Member of the Pyithu Hluttaw
- Incumbent
- Assumed office 31 January 2011
- Constituency: Hopong

Member of the Amyotha Hluttaw
- Incumbent
- Assumed office 1 February 2016
- Constituency: Shan State No.9
- Majority: 150651 votes

Personal details
- Born: 28 October 1966 (age 59) Taunggyi Township, Shan State, Burma (Myanmar)
- Party: Pa-O National Organization
- Spouse: Nan Nu Htwe
- Parent(s): U Kyut (father) Nan Ki (mother)
- Education: Fourth Year Law
- Alma mater: Yangon University B.Sc(Botany)
- Occupation: Politician

= Khun Thein Pe =

Burmese politician

Khun Thein Pe (ခွန်သိန်းဖေ, born 28 October 1966) is a Burmese politician currently serving as a House of Nationalities MP for Shan State No. 9 constituency.

In the 2010 Myanmar general election, he was elected as a Pyithu Hluttaw MP for Hopong parliamentary constituency. He is a member of Pa-O National Organisation.

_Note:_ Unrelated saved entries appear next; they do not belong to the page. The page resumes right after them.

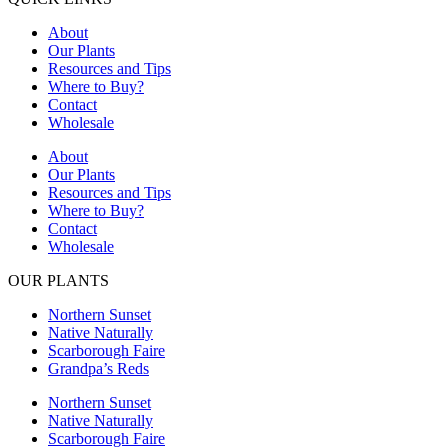
About
Our Plants
Resources and Tips
Where to Buy?
Contact
Wholesale
About
Our Plants
Resources and Tips
Where to Buy?
Contact
Wholesale
OUR PLANTS
Northern Sunset
Native Naturally
Scarborough Faire
Grandpa’s Reds
Northern Sunset
Native Naturally
Scarborough Faire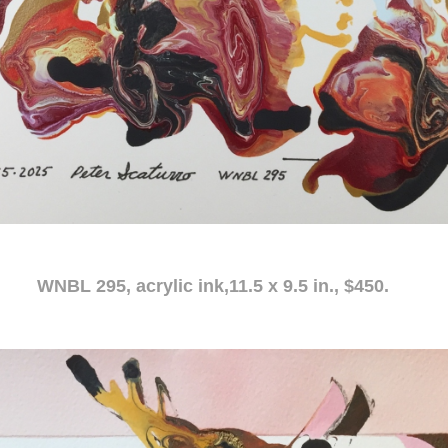
c ink,11.5 x 9.5 in., $450.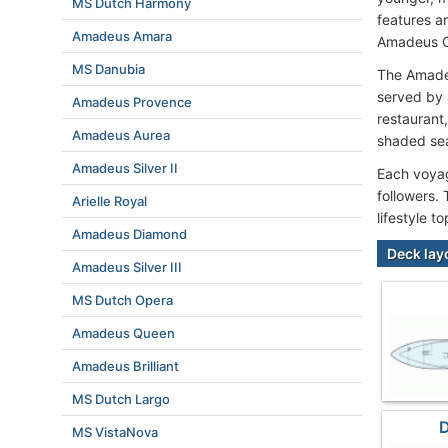
MS Dutch Harmony
features a
Amadeus Amara
Amadeus Cl
MS Danubia
The Amadeu
served by 
Amadeus Provence
restaurant
Amadeus Aurea
shaded sea
Amadeus Silver II
Each voyag
followers.
Arielle Royal
lifestyle t
Amadeus Diamond
Deck lay
Amadeus Silver III
MS Dutch Opera
Amadeus Queen
Amadeus Brilliant
MS Dutch Largo
D
MS VistaNova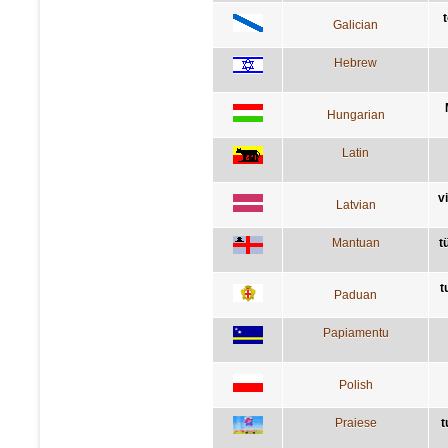
Galician
Hebrew
Hungarian
Latin
v
Latvian
Mantuan
t
t
Paduan
Papiamentu
Polish
Praiese
t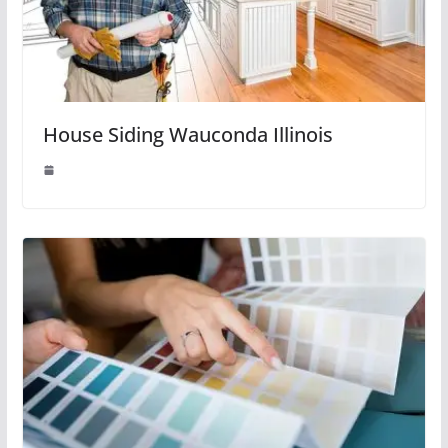
House Siding Wauconda Illinois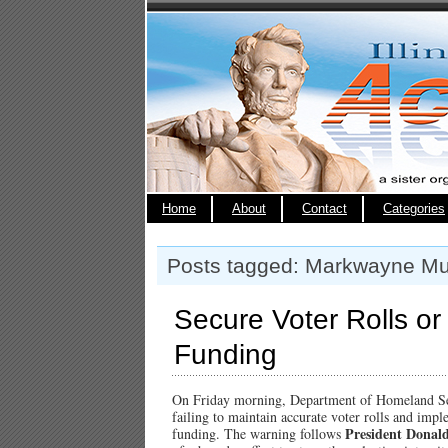
Home
About
Contact
Categories
Posts tagged: Markwayne Mul
Secure Voter Rolls or
Funding
On Friday morning, Department of Homeland S
failing to maintain accurate voter rolls and impl
President Donal
funding. The warning follows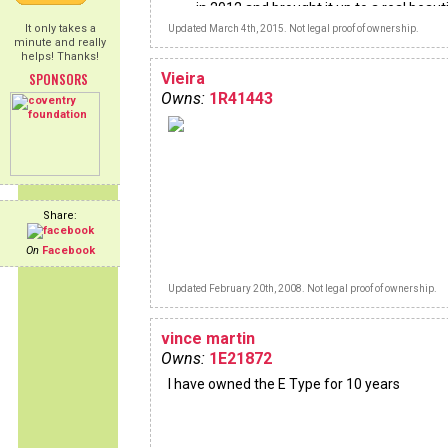
in 2012 and brought it up to a real beauti
driving condition through a major restor
It only takes a
Updated March 4th, 2015. Not legal proof of ownership.
but not frame off. I found the Jaguar in
minute and really
and pretty much did the same kind of
helps! Thanks!
restoration. This car had sat in a garage
SPONSORS
Vieira
most of the previous 22 years.
Owns:
1R41443
Share:
On
Facebook
Updated February 20th, 2008. Not legal proof of ownership.
vince martin
Owns:
1E21872
I have owned the E Type for 10 years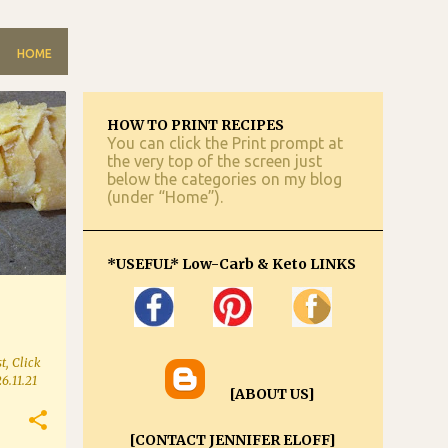
HOME
HOW TO PRINT RECIPES
You can click the Print prompt at
the very top of the screen just
below the categories on my blog
(under “Home”).
*USEFUL* Low-Carb & Keto LINKS
t, Click
26.11.21
[ABOUT US]
[CONTACT JENNIFER ELOFF]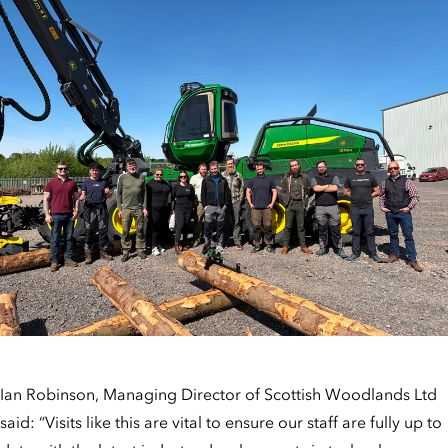
Ian Robinson, Managing Director of Scottish Woodlands Ltd
said: “Visits like this are vital to ensure our staff are fully up to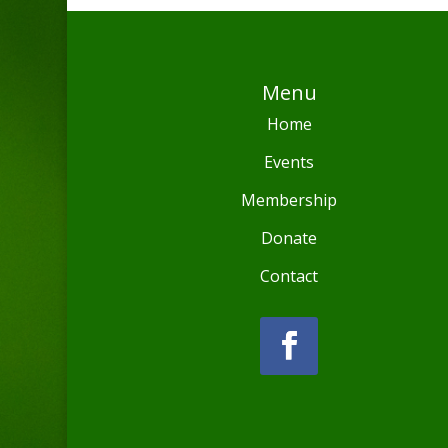
Menu
Home
Events
Membership
Donate
Contact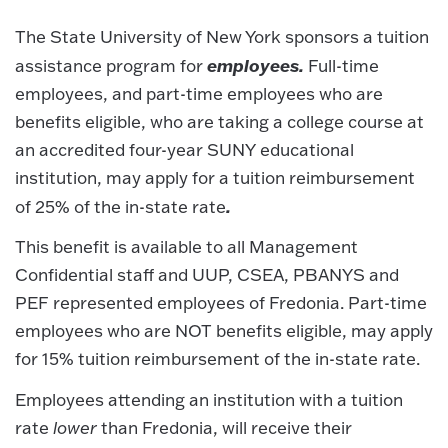
The State University of New York sponsors a tuition
employees.
assistance program for
Full-time
employees, and part-time employees who are
benefits eligible, who are taking a college course at
an accredited four-year SUNY educational
institution, may apply for a tuition reimbursement
.
of 25% of the in-state rate
This benefit is available to all Management
Confidential staff and UUP, CSEA, PBANYS and
PEF represented employees of Fredonia. Part-time
employees who are NOT benefits eligible, may apply
for 15% tuition reimbursement of the in-state rate.
Employees attending an institution with a tuition
rate
lower
than Fredonia, will receive their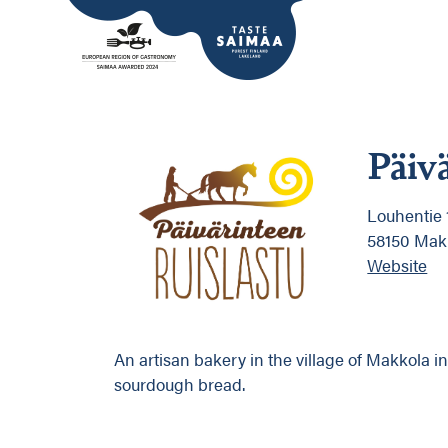
Päiv
Louhentie 
58150 Mak
Website
An artisan bakery in the village of Makkola i
sourdough bread.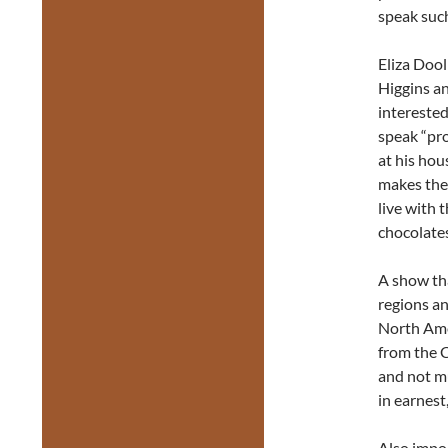
speak such
Eliza Dool
Higgins an
interested
speak “pro
at his hou
makes the 
live with 
chocolates
A show tha
regions an
North Amer
from the 
and not m
in earnest
Also impor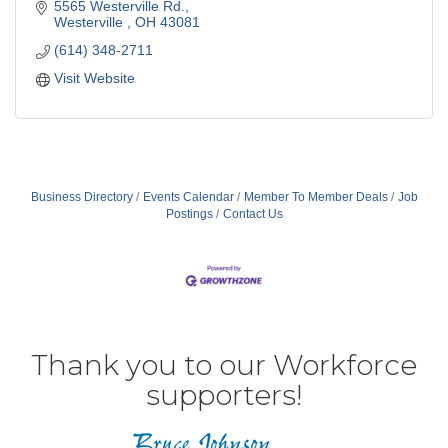
5565 Westerville Rd.
Westerville 
OH
43081
(614) 348-2711
Visit Website
Business Directory
Events Calendar
Member To Member Deals
Job
Postings
Contact Us
Thank you to our Workforce
supporters!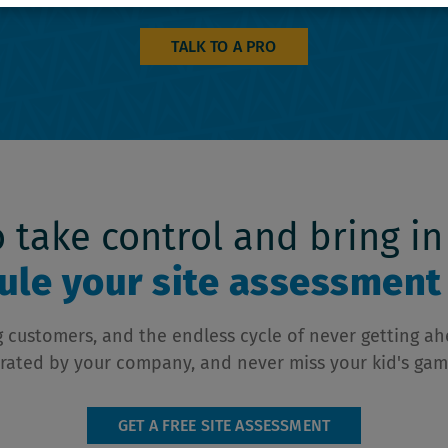
TALK TO A PRO
to take control and bring in
le your site assessment 
ing customers, and the endless cycle of never getting a
rated by your company, and never miss your kid's gam
GET A FREE SITE ASSESSMENT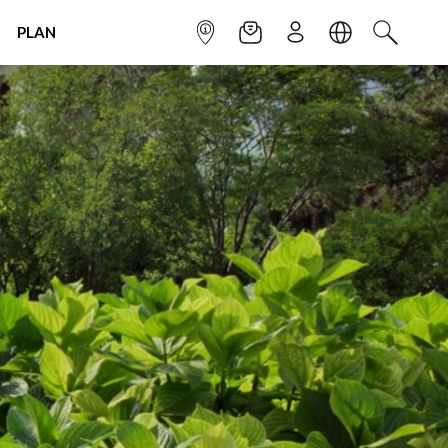
PLAN
INFOPOINT
NEWSLETTER
SIGN UP
LANGUAGE
SEARCH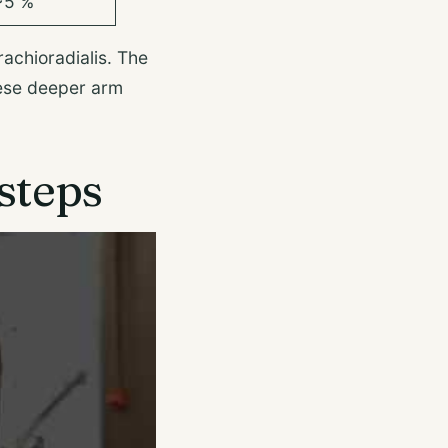
~5 %
rachioradialis. The
hese deeper arm
steps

==Early life and education==
He was born on 28 October 1966 in Taunggyi Township, Shan State, Burma (Myanmar) and graduated with B.Sc(Botany) from Yangon University. His previous job was Pyithu Hluttaw MP.

==Political career==
He is a member of the Pa-O National Organisation. In the Myanmar general election, 2015, he was elected as an Amyotha Hluttaw MP, winning a majority of 150651 votes and elected representative from Shan State No. 9 parliamentary constituency.